A Look At My Road Trip Playlist

Ugh... Sorry I'm late, guys. Driving 450 miles and having a welcome home party right after will make that happen.

My version had less nudity, but probably a much better soundtrack.

Dire Straits, “Sultans of Swing” – There are guys who listen to Dire Straits and guys who don’t listen to Dire Straits, and I’m a guy who doesn’t listen to Dire Straits. However, my father is (clearly it’s not an inherited characteristic) and has been for some time, and “Sultans of Swing” has been a part of his road trip mix since the pre compact disc era, when if you wanted to listen to a song in the car you had to actually hire Dire Straits (or an equally good cover band) to come along and play it while you drove, and then give them cab fare to get home. Regardless, I heard so much of this song on family road trips growing up that I now can’t drive across state lines without listening to it.

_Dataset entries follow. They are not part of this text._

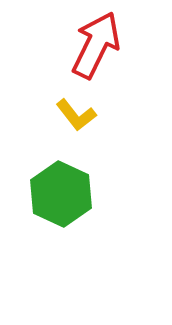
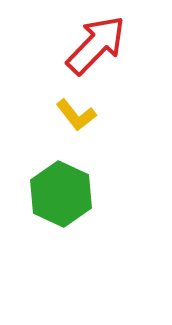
red arrow: rotated 18 degrees clockwise
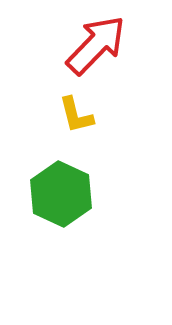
yellow L-shape: rotated 24 degrees clockwise
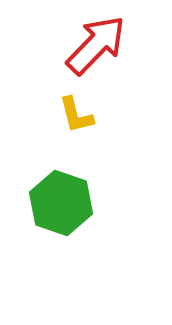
green hexagon: moved 9 px down; rotated 6 degrees counterclockwise
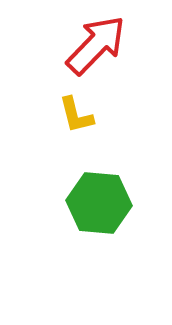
green hexagon: moved 38 px right; rotated 14 degrees counterclockwise
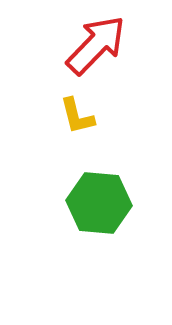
yellow L-shape: moved 1 px right, 1 px down
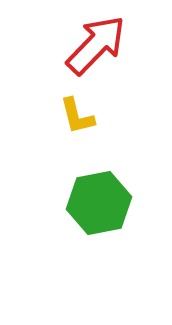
green hexagon: rotated 16 degrees counterclockwise
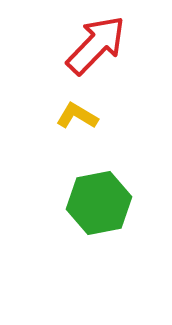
yellow L-shape: rotated 135 degrees clockwise
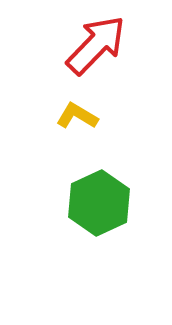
green hexagon: rotated 14 degrees counterclockwise
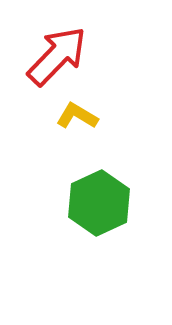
red arrow: moved 39 px left, 11 px down
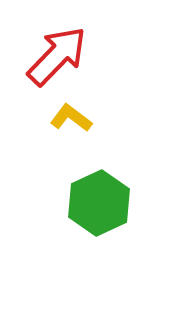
yellow L-shape: moved 6 px left, 2 px down; rotated 6 degrees clockwise
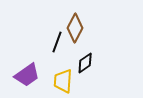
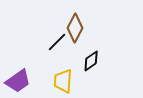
black line: rotated 25 degrees clockwise
black diamond: moved 6 px right, 2 px up
purple trapezoid: moved 9 px left, 6 px down
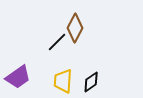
black diamond: moved 21 px down
purple trapezoid: moved 4 px up
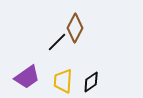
purple trapezoid: moved 9 px right
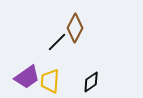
yellow trapezoid: moved 13 px left
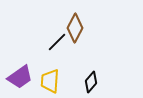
purple trapezoid: moved 7 px left
black diamond: rotated 15 degrees counterclockwise
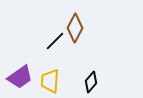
black line: moved 2 px left, 1 px up
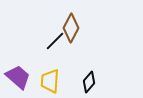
brown diamond: moved 4 px left
purple trapezoid: moved 2 px left; rotated 104 degrees counterclockwise
black diamond: moved 2 px left
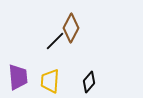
purple trapezoid: rotated 44 degrees clockwise
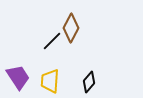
black line: moved 3 px left
purple trapezoid: rotated 28 degrees counterclockwise
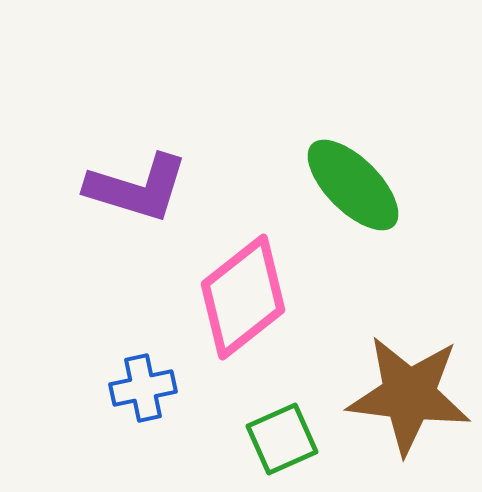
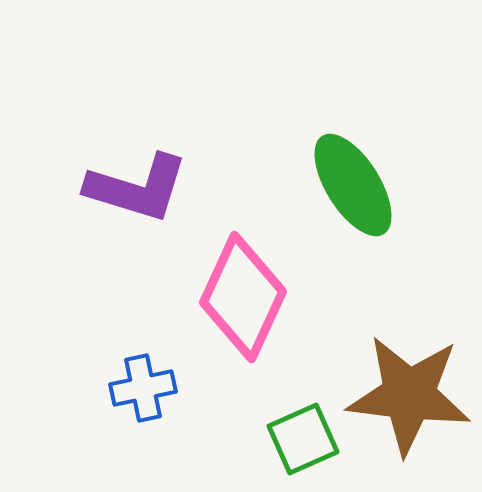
green ellipse: rotated 13 degrees clockwise
pink diamond: rotated 27 degrees counterclockwise
green square: moved 21 px right
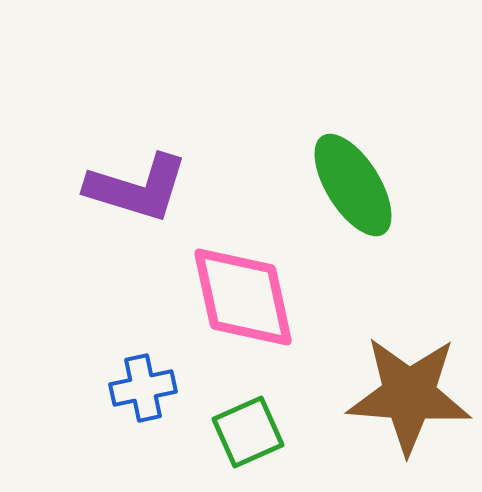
pink diamond: rotated 37 degrees counterclockwise
brown star: rotated 3 degrees counterclockwise
green square: moved 55 px left, 7 px up
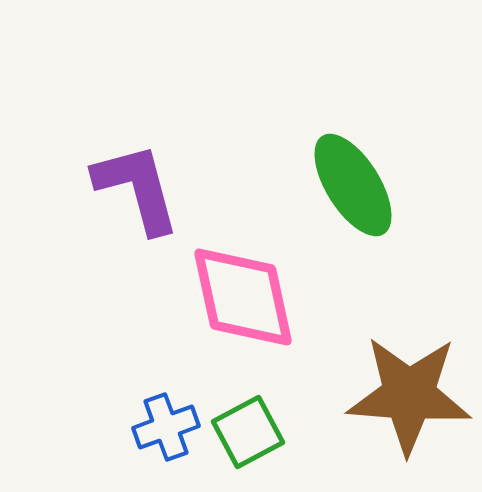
purple L-shape: rotated 122 degrees counterclockwise
blue cross: moved 23 px right, 39 px down; rotated 8 degrees counterclockwise
green square: rotated 4 degrees counterclockwise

Cheap Trick, “Surrender” – Is “Surrender” a great road trip song because its driving tempo just makes you feel like going somewhere, or because I and all fellow nerds associate it with Conan O’Brien sprinting from New York to Los Angeles to host The Tonight Show?

Guns N’ Roses, “November Rain” – In the summer of 1992, everyone who lost their virginity in or around a car did so while this song was playing.

Led Zeppelin, “Kashmir” – Kashmir might be a great road trip song because Robert Plant first got inspired to write the song while on a road trip through a flat, boring, seemingly endless stretch of highway – which, if you’re on a long drive anywhere in the United States, you’re bound to encounter eventually (up yours, Nebraska). Incidentally, for any of you who spend a lot of time driving to Northern California from Oregon, I recommend listening to Kashmir as you come out of the Siskiyous and approach Mt. Shasta in the distance, right after customs. I can’t really make a joke about that. Just do it. You’ll shit bricks.

Pink Floyd, “Dark Side of the Moon” – For all I know, this could be crappy road music, but it’s my favorite album so I’m inclined to recommend it. I had all of the songs in my road trip playlist in order when I drove down, but coming back I hit ‘Random’, which mixed them up in a way that, while jarring to a snotty Pink Floyd fan like myself, made for an interesting segue when the mellow, drugged out instrumental “Any Colour You Like” led right into “Hey Ya” by Outkast.

John Mellencamp, “Jack and Diane” – I really like John Mellencamp – not in the sense that I like his music, because I’m not a huge fan, but because he’s got basically my politics but the popularity and talent to be able to write successful songs about how much Reaganomics sucks. Also, in spite of his fame and fortune, he still lives in his home state of Indiana, which I respect, in a mansion with his supermodel wife, which I respect even more. Look, some people write fan letters, some people pray, and I occasionally listen to a song about poor white trash, even though I don’t like it that much.

B-52s, “Rock Lobster” – The B-52s are such a guilty pleasure for so many people that they’ve earned this reputation as a ‘party band’ – you play their music at parties, because then everybody has alcohol as an excuse to dance and sing along with all the completely ludicrous lyrics. Being in a car on the highway is the next best thing: As far as everybody else on the road knows, you’re belting the lyrics and doing the robot to “Candle in the Wind” or something more respectable than a song consisting almost entirely of double entendres about marine life.

Steely Dan, “My Old School” – This is yet another song that, thanks to hearing it on my parents’ road trip mix tapes every summer throughout the early 1990s, I now associate with being in a car full of bags and using rest stops that smelled like the Black Hole of Calcutta.

Rolling Stones, “Brown Sugar” – For the 1998 Super Bowl, Pepsi released a commercial where a CGI fly drinks some Pepsi and then is inspired to start dancing around with a matchstick, singing the chorus to “Brown Sugar” in an annoying falsetto voice while the original recording of the Stones backs him up. I was nine at the time and I thought the song was catchy, and for a few weeks I’d walk around humming or singing the snippet that I’d heard in the commercial. “Brown Sugar! What makes you taste so good? I say yeah, yeah, yeah, woo!” I figured that the Rolling Stones had loved pouring brown sugar on their oatmeal so much that they up and wrote a song about it – and hey, I could relate, because that shit was and is delicious.

Imagine my surprise when I first listened to the whole song, shortly before making my road trip mix. It turns out this song that I had been cheerily humming along to for a good chunk of fourth grade was actually about white plantation owners buying slave women at auction and pretty much raping them all night long.

This doesn’t explain why I listen to the song while I’m driving, but I hope it helps you understand why I don’t like Pepsi.

Truman Capps has never heard a song with content as filthy as ‘Brown Sugar’ – which is saying something, because he’s listened to, like, five rap songs.